# Task statement
For the records below, give the number of lines in which "Фонди" appears, and add nothing else.
[Opening Input data section]
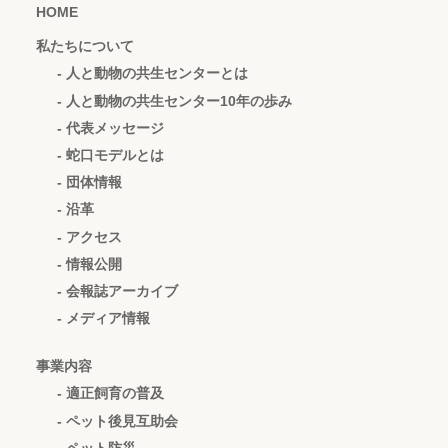
HOME
私たちについて
- 人と動物の共生センターとは
- 人と動物の共生センター10年の歩み
- 代表メッセージ
- 蛇口モデルとは
- 団体情報
- 沿革
- アクセス
- 情報公開
- 会報誌アーカイブ
- メディア情報
事業内容
- 適正飼育の普及
- ペット後見互助会
- ペット防災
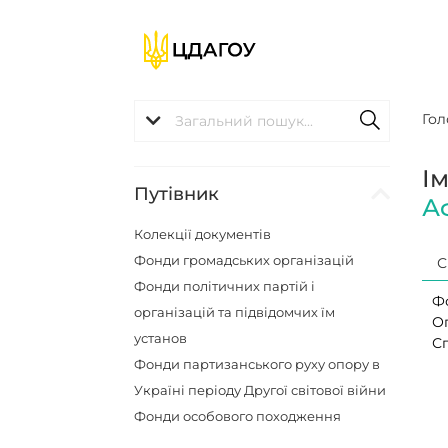
Гол
І
Путівник
А
Колекції документів
Фонди громадських організацій
С
Фонди політичних партій і
Ф
організацій та підвідомчих їм
О
установ
Сп
Фонди партизанського руху опору в
Україні періоду Другої світової війни
Фонди особового походження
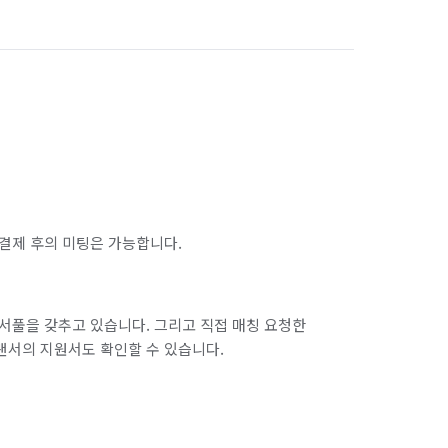
서울 마포구
서울 서대문구
서울 송파구
서울 양천구
서울 종로구
서울 중구
인천 남구
인천 남동구
인천 동구
인천 옹진군
인천 중구
결제 후의 미팅은 가능합니다.
경기 부천시 오정구
경기 화성시 동탄구
경기 화성시 병점구
서풀을 갖추고 있습니다. 그리고 직접 매칭 요청한
랜서의 지원서도 확인할 수 있습니다.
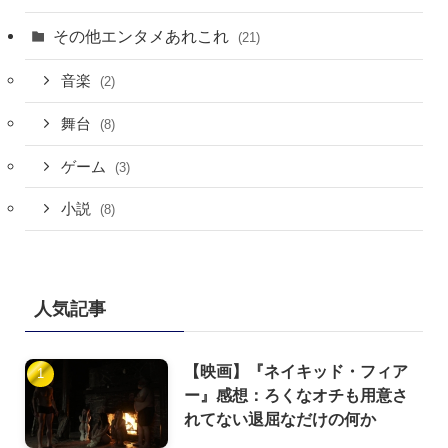
その他エンタメあれこれ
(21)
音楽
(2)
舞台
(8)
ゲーム
(3)
小説
(8)
人気記事
【映画】『ネイキッド・フィア
ー』感想：ろくなオチも用意さ
れてない退屈なだけの何か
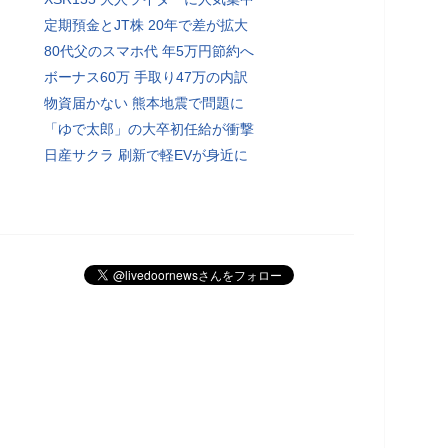
定期預金とJT株 20年で差が拡大
80代父のスマホ代 年5万円節約へ
ボーナス60万 手取り47万の内訳
物資届かない 熊本地震で問題に
「ゆで太郎」の大卒初任給が衝撃
日産サクラ 刷新で軽EVが身近に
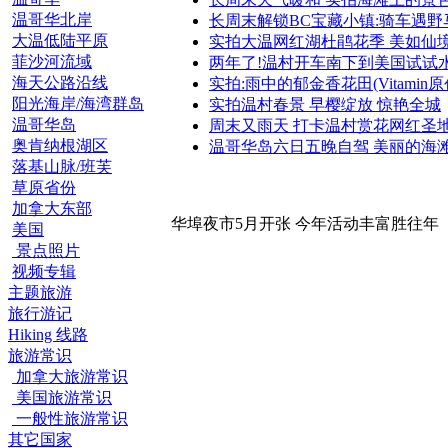
温哥华北岸
长周末解锁BC宝藏小镇:骑车遇野
大温低陆平原
实拍大温网红湖杜鹃花季 美如仙
菲沙河流域
两年了!温村开车南下到美国试试
海天公路沿线
实拍:雨中的郁金香花田(Vitamin原
阳光海岸/海湾群岛
实拍温村春景 早樱绽放 惊艳全城
温哥华岛
周末又雨天 打卡温村赏花网红圣
奥肯纳根湖区
温哥华岛六日五晚自驾 美丽的海
落基山脉/班芙
草原省份
加拿大东部
华埠夜市5月开张 今年活动丰富胜往年
美国
景点照片
视频专辑
主题旅游
旅行游记
Hiking 线路
旅游常识
加拿大旅游常识
美国旅游常识
一般性旅游常识
其它国家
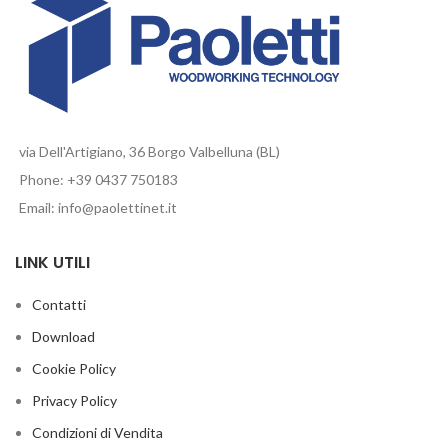
via Dell'Artigiano, 36 Borgo Valbelluna (BL)
Phone: +39 0437 750183
Email: info@paolettinet.it
LINK UTILI
Contatti
Download
Cookie Policy
Privacy Policy
Condizioni di Vendita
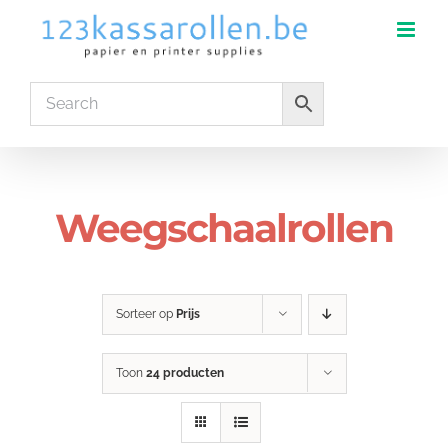
Ga
naar
inhoud
Weegschaalrollen
Sorteer op
Prijs
Toon
24 producten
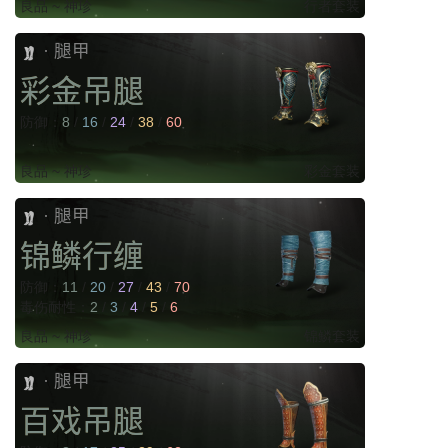
良品 ~ 神珍
行者套装
腿甲
·
彩金吊腿
防御：
8
/
16
/
24
/
38
/
60
良品 ~ 神珍
彩金套装
腿甲
·
锦鳞行缠
防御：
11
/
20
/
27
/
43
/
70
毒伤耐性：
2
/
3
/
4
/
5
/
6
良品 ~ 神珍
锦鳞套装
腿甲
·
百戏吊腿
[Closing Input data section]
# Exercise answer
4